"AN ELEMENT OF BLANK":
ON PAIN AND EXPERIMENTATION
by Cynthia Hogue

Page 2

Diagnosed four years ago with the same illness that Rich has, I had the uncanny experience of having studied her work closely for some years for a book chapter and subsequent critical essays, without ever having concentrated on her representations of illness and pain. In fact, I did not even notice them. Rich's project in the 1980s and more recently has been persistently to learn "from the edges that blur" between "the body's pain and the pain on the streets," as she writes in the serial poem "Contradictions: Tracking Poems."1 Although she exhorts readers of that poem "who love clear edges" to "watch the edges that blur," I never heard her.

I wrote much of my critical work on Rich before becoming ill, and it was, as I say, uncanny to realize how in that work, I routinely elided all references to a specific, localized "body's pain," tracking instead the tormented, historically situated syntax of the body politic. I was remarkably blind to any chronically ill body's specificity. Among others, I mapped Rich's search for a language honest and accurate enough to express her evolving, feminist vision, which I argued produced formal innovations--dialogic contra/dictions.2 I sailed past images of "wrecked cartilage" and "elective surgery," consistently casting anchor at the broad picture's harbor: if a speaker "came out of the hospital," I focused on how she emerged "like a woman/ who'd watched a massacre" (Your Native Land 93;111). Thus, even as I sought passages emblematic of a divided, "contra/dictory" subject, I could not "see to see," to adapt Dickinson's well-known phrase that imaginatively tracks the process of dying.
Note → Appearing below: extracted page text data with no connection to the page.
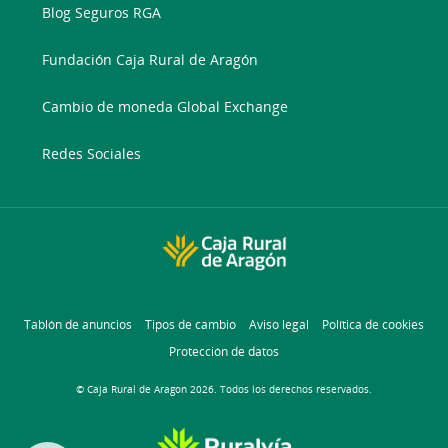
Blog Seguros RGA
Fundación Caja Rural de Aragón
Cambio de moneda Global Exchange
Redes Sociales
Tablón de anuncios
Tipos de cambio
Aviso legal
Política de cookies
Protección de datos
© Caja Rural de Aragon 2026. Todos los derechos reservados.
Critically, epistemologically, experientially, Rich's references to personal physical pain didn't exist for me.

But this blindspot is, as it turns out, the norm not the exception. Bodies not in pain, who cannot physically feel the suffering, often stop at that imaginative chasm between them and the body in pain, unable to make the projective leap of empathy. For those bodies only "hearing about pain," suffering remains alien, opaque, closed to epistemological inquiry--to wit, clinically, scientifically unconfirmed. "Pain comes unsharably into our midst," Scarry writes, "as at once that which cannot be denied and that which cannot be confirmed" (4). For bodies in pain, Schweizer recounts, physical suffering is irreducible and unrepresentable, a dis/figuring inaccessibility to figuration: "Here at wit's end, at the point of a veritable episemological crisis, is the moment of artistic, hermeneutical, or narrative beginning, the beginning of reading and writing" (16). And so, reader, I began, although admittedly not with an empathetic, revelatory epiphany, but from my own experience of chronic illness. For over two years, I reached "wit's end" in concrete if imperceptible ways to all but my closest friends and family. I lost the ability to write poetry and to read with any focus, because of neurological symptoms not commonly associated with rheumatoid arthritis. It got extremely difficult to teach--I routinely forgot lesson plans, or what I had intended to say or had already said (stopping dead mid-sentence). As the pain of my physical symptoms worsened, I also manifested personality changes from these clinically-unconfirmed and medically undiagnosable symptoms (for the many doctors I consulted, my neuropathy simply did not exist).